Review: F9 is the drive-in event of the summer

F9 (Justin Lin). 143 minutes. Some subtitles. Now playing at drive-in theatres in the GTA. Rating: NNN

There’s something weirdly perfect about F9 opening exclusively at drive-in theatres, isn’t there? Not only is an outdoor, in-car venue the perfect presentation for the latest chapter in what Universal is now calling the Fast Saga – with a straight face and everything! – but local police will be able to set up speed traps down the way from the exits and make a fortune on tickets.

And here I was worried I wouldn’t have anything new to say about the new one. But hey, I reviewed that Saw spinoff earlier this month, I can find something to say about anything. And as inevitabilities go, F9 – which is actually the 10th film in the series, counting the 2019 spinoff Hobbs & Shaw – is a lot more satisfying and a lot more inventive.

At nearly two and a half hours it’s also the longest film in the series, making room for what feels like half an hour of the Young Toretto Chronicles, showing us how Vin Diesel’s Dominic learned valuable lessons about right, wrong and Family… and setting up the introduction of a new adversary in John Cena’s Jakob, a previously unmentioned Toretto who surfaces now with an elaborate plan to steal and deploy a super-sophisticated technological weapon that weaponizes weapons systems.

Yes, I said “weapon” a lot just then. Still not even close to the number of times Dom says “family” in the back half of this picture. But people would be disappointed if he didn’t, right?

It’s an essential requirement of the Fast & Furious movies to provide fans with more of the things they liked from the last one, at an increasingly bigger and louder scale. All franchises do this, of course, but the nature of this one – which started out as a car-based ripoff of Point Break, and has morphed over 20 years into a car-based ripoff of Mission: Impossible movies, with Diesel’s Dom and his ragtag, Corona-fuelled pals racing around the globe on super-secret missions and saving the world from supervillains on a regular basis.

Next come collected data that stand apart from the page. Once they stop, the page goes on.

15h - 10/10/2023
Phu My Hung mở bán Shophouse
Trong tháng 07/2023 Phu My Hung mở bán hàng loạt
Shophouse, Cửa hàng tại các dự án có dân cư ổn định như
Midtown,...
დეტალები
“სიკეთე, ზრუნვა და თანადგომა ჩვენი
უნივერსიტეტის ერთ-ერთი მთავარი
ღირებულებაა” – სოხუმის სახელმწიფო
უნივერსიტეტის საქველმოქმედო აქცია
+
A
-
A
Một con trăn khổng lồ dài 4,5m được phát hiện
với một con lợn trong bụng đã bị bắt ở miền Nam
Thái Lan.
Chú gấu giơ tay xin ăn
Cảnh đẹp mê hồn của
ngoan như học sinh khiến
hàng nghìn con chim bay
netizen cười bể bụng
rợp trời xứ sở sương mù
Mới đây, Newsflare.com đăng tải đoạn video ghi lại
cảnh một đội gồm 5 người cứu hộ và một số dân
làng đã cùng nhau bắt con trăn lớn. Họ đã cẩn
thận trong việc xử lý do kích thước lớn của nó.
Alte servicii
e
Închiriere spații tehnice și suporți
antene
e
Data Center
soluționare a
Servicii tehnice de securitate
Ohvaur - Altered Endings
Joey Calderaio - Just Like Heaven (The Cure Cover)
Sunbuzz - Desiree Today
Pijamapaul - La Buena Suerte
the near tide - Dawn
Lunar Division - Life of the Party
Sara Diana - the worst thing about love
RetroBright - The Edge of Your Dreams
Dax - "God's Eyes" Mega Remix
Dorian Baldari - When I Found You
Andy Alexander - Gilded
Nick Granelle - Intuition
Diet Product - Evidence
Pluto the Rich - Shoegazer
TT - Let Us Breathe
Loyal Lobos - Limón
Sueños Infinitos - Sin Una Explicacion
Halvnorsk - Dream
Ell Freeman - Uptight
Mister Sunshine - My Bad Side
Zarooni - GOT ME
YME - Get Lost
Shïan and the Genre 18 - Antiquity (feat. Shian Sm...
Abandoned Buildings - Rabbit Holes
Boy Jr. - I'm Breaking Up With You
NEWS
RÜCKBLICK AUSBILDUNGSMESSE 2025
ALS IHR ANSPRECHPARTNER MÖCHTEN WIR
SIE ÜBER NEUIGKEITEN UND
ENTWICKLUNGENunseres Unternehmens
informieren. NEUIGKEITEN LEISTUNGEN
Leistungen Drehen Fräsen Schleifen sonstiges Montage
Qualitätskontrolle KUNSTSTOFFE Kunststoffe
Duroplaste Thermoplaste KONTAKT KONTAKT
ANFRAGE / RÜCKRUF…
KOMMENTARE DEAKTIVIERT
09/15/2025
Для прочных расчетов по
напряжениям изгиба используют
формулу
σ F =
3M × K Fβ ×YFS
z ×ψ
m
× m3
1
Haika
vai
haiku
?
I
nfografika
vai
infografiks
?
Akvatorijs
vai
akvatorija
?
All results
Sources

The whole thing is preposterous, but the best Fast movies know it, abandoning any connection to coherent physical reality for balletic, impossible action scenes where cars leap between skyscrapers, swing across bridges, catch people in mid-air and even take the story where no Toretto has gone before.

Justin Lin, who gave the Fast movies kineticism with 2006’s underrated Tokyo Drift, stayed with the series through chapters 4, 5 and 6 and returns now, after James Wan’s Furious Seven and F. Gary Gray’s The Fate Of The Furious, to show us what genuinely heedless mayhem really looks like. The innovations this time around? Magnets – really big ones – and, yes, rocket fuel.

We can talk about what doesn’t work. Charlize Theron, introduced as the villain of the last movie and back again because this series simply refuses to let people go, has nothing to do but sit in a plastic prison cell and annoy people. There’s not enough of Helen Mirren’s Queenie, who turns up to drive around London with Diesel for one scene. Sung Kang returns as Han, his death once again retconned by the master narrative, and the character once again gets shoved aside for more time with the brooding, conflicted Dom. And of course he does – Diesel’s the producer as well as the star of these movies – but it just reminds us how much more potential there is in almost every one of the other characters, and how frustrating it is that the series doesn’t see it.

Sure, Chris Bridges’s Tej and Tyrese Gibson’s Roman get a fun existential gag this time around where they hang a lantern (or three) on their impossible missions and inexplicable survival rate, but Michelle Rodriguez’s Letty and Jordana Brewster’s returning Mia get almost no time to discuss the changes they’ve experienced – which, considering Mia’s also dealing with the return of a long-lost brother, feels like a missed opportunity.

Everyone gets their driving hours in, though, which is all anyone really wants from a Fast & Furious movie – even tech whiz Ramsey (Nathalie Emmanuel), and if you’re realizing we’ve never seen her do that before, that’s the one genuine surprise in this picture, setting up a mid-movie chase around (and above) Edinburgh that’s pure, delightful chaos.

The climactic chase, in Tbilisi, is twice as long and nearly as inventive – a reminder that however good a job Lin and Gray did of keeping the series going, it really needs Lin behind the wheel. He just knows the road best.